Sunday, March 28, 2010

When My Time Comes

Nancy and I were talking with some friends this morning about the unfortunate man who climbed the protective fence on top of Stone Mountain and fell to his death.  This brought to mind other fatalities due to poor judgement - such as some people during an untimely cold snap in North Florida, who - without power - took the seemingly reasonable step of bringing in their charcoal grills for heat and died of asphyxiation.  Or the man who posed for a snapshot on an unstable ledge of packed ice at the crater of Mount St Helens, and ... Well, you get the picture.
That is my greatest fear.

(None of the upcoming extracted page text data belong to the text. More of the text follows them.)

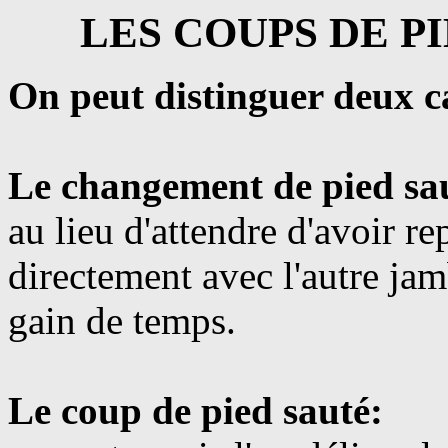
LES COUPS DE PIE
On peut distinguer deux c
Le changement de pied sa
au lieu d'attendre d'avoir r
directement avec l'autre ja
gain de temps.
Le coup de pied sauté: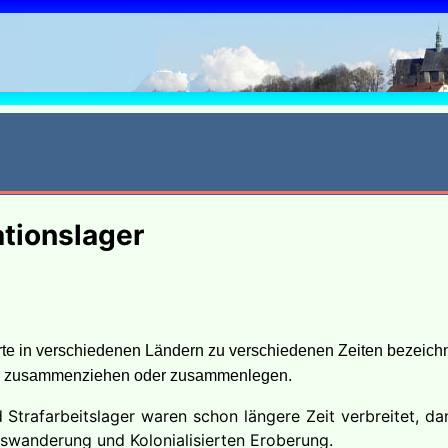
6
ationslager
te in verschiedenen Ländern zu verschiedenen Zeiten bezeichn
eln, zusammenziehen oder zusammenlegen.
Strafarbeitslager waren schon längere Zeit verbreitet, d
uswanderung und Kolonialisierten Eroberung.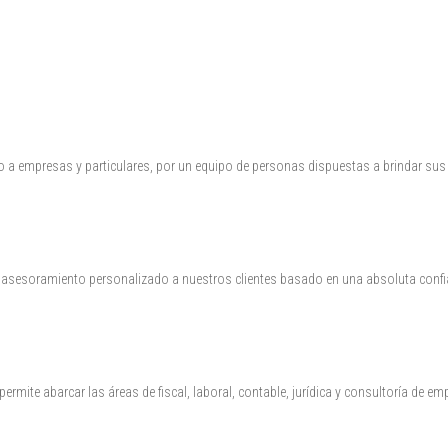
o a empresas y particulares, por un equipo de personas dispuestas a brindar su
asesoramiento personalizado a nuestros clientes basado en una absoluta confi
rmite abarcar las áreas de fiscal, laboral, contable, jurídica y consultoría de em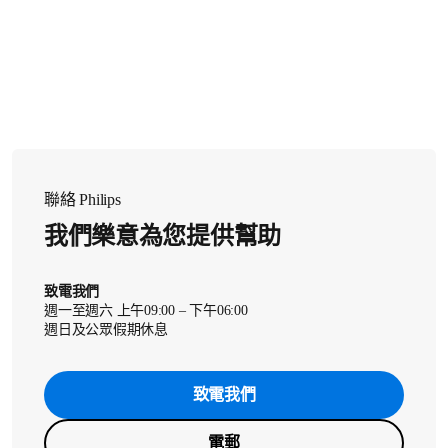
示)，請檢查產品是否正在使用冷卻/加熱功能，或是否有任
何物體卡在循環空氣出風口。
如果前方出風口及循環空氣出風口都沒有風量，請檢查濾
網包裝是否完全拆除。
聯絡 Philips
這些步驟是否無法解決問題？請與我們聯絡，取得進一步
我們樂意為您提供幫助
的協助。
致電我們
週一至週六 上午09:00 – 下午06:00
週日及公眾假期休息
致電我們
電郵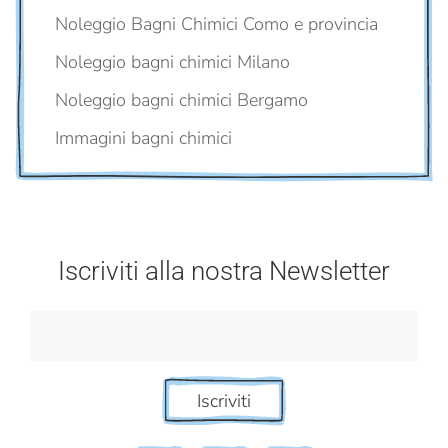
Noleggio Bagni Chimici Como e provincia
Noleggio bagni chimici Milano
Noleggio bagni chimici Bergamo
Immagini bagni chimici
Iscriviti alla nostra Newsletter
Iscriviti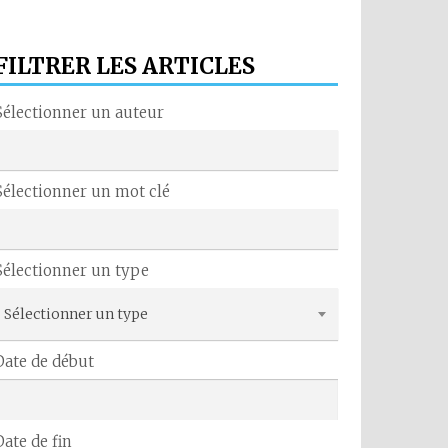
FILTRER LES ARTICLES
Sélectionner un auteur
Sélectionner un mot clé
Sélectionner un type
Sélectionner un type
Date de début
Date de fin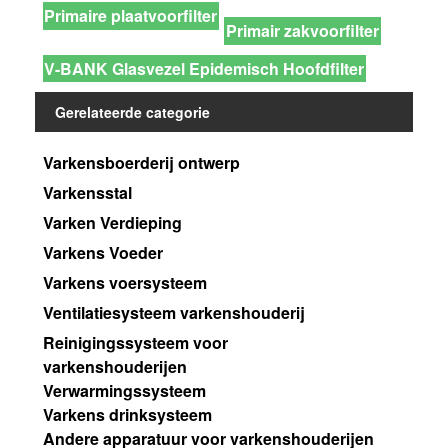
Primaire plaatvoorfilter
Primair zakvoorfilter
V-BANK Glasvezel Epidemisch Hoofdfilter
Gerelateerde categorie
Varkensboerderij ontwerp
Varkensstal
Varken Verdieping
Varkens Voeder
Varkens voersysteem
Ventilatiesysteem varkenshouderij
Reinigingssysteem voor
varkenshouderijen
Verwarmingssysteem
Varkens drinksysteem
Andere apparatuur voor varkenshouderijen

Not falling to death of dying of suffocation, but terminal dumb-ass-ness.  The people at my funeral wouldn't say, "At least it was quick," or "He was so brave," but, "What was he thinking?"
The warning signs are all there.  My own stupidity hasn't gotten me yet, but that's owing more to luck than anything else.  Idiocy, like other illness, is progressive, untreatable, and chronic.  You can go into remission for days and even weeks, and then have a cataclysmic relapse.
"What was he thinking?" the mourners will ask each other.  "Why would anyone take a leaf blower into the bathtub?" Or, "Dropping your cell phone into the pirhanna tank at the aquarium could happen to anyone, but why would you go in after it?"  Or, "If you saw a palette of cinderblocks falling off a roof, would you try to catch it?"
A scary thought, isn't it?  I'll probably get lucky; there's plenty of wasting diseases, not to mention heart attack and stroke.  But still, I can't help but imagine. "Did you hear?" one of my pallbearers asks another, "the ambulance drivers were laughing so hard when they finally found the body, they dropped the stretcher three times."